Tim Grimm,”The Little In-Between” (Cavalier Recordings)- This singer, actor, artist and all round Renaissance man has a rare facility for weaving memorable musical narratives which inveigle their way into your subsconscious and stubbornly refuse to let go. “The Little In-Between” is Tim’s latest addition to the impressive body of work which he first began to assemble twenty five years or so ago. although his theatrical exploits did take precedence over his music-making activities for quite some time in the nineties. It’s a classic collection in the storytelling balladry tradition famously popularised by the likes of John Prine and Bob Dylan and the poet laureate of a rapidly vanishing rural America has chosen to focus inwards on this occasion. The finished product is arguably his most reflective and emotionally charged offering to date, with “New Boots” and “Twenty Years of Shadows” capturing Grimm at his wistful best.
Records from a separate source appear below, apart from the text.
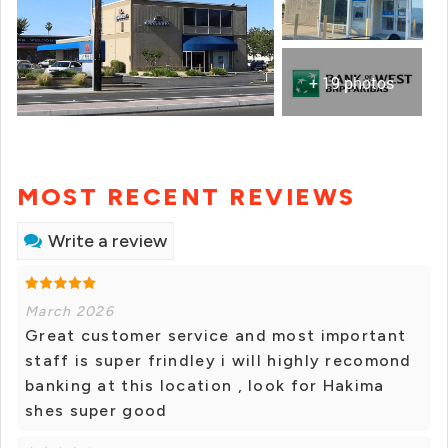
+ 19 photos
MOST RECENT REVIEWS
Write a review
March 2026
Great customer service and most important
staff is super frindley i will highly recomond
banking at this location , look for Hakima
shes super good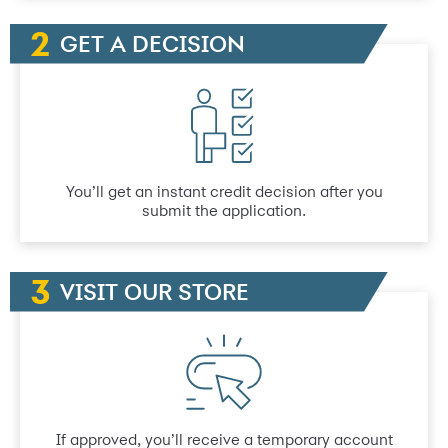
GET A DECISION
You’ll get an instant credit decision after you
submit the application.
VISIT OUR STORE
If approved, you’ll receive a temporary account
Bruce Cockburn, “O Sun O Moon” (True North Records)- A great deal of water has flowed beneath the proverbial bridge since Bruce Cockburn made his first major impact on the music fraternity with “Wondering Where The Lions Are.” This intricately crafted ditty soared into the higher reaches of the U.S. singles charts in June 1980, and although it didn’t herald a lengthy run of commercial success for the 13 time Juno Award winner and Canadian Music Hall of fame inductee he still remains one of the most thoughtful and socially aware singer-songwriters you could wish to hear more than four decades later. The stunning poetic imagery which has always been such a feature of Cockburn’s best work informs many of the finest moments here, with “On A Roll,” “King of the Bolero” and “When The Spirit Walks in the Room” emerging as the cream of this particular crop.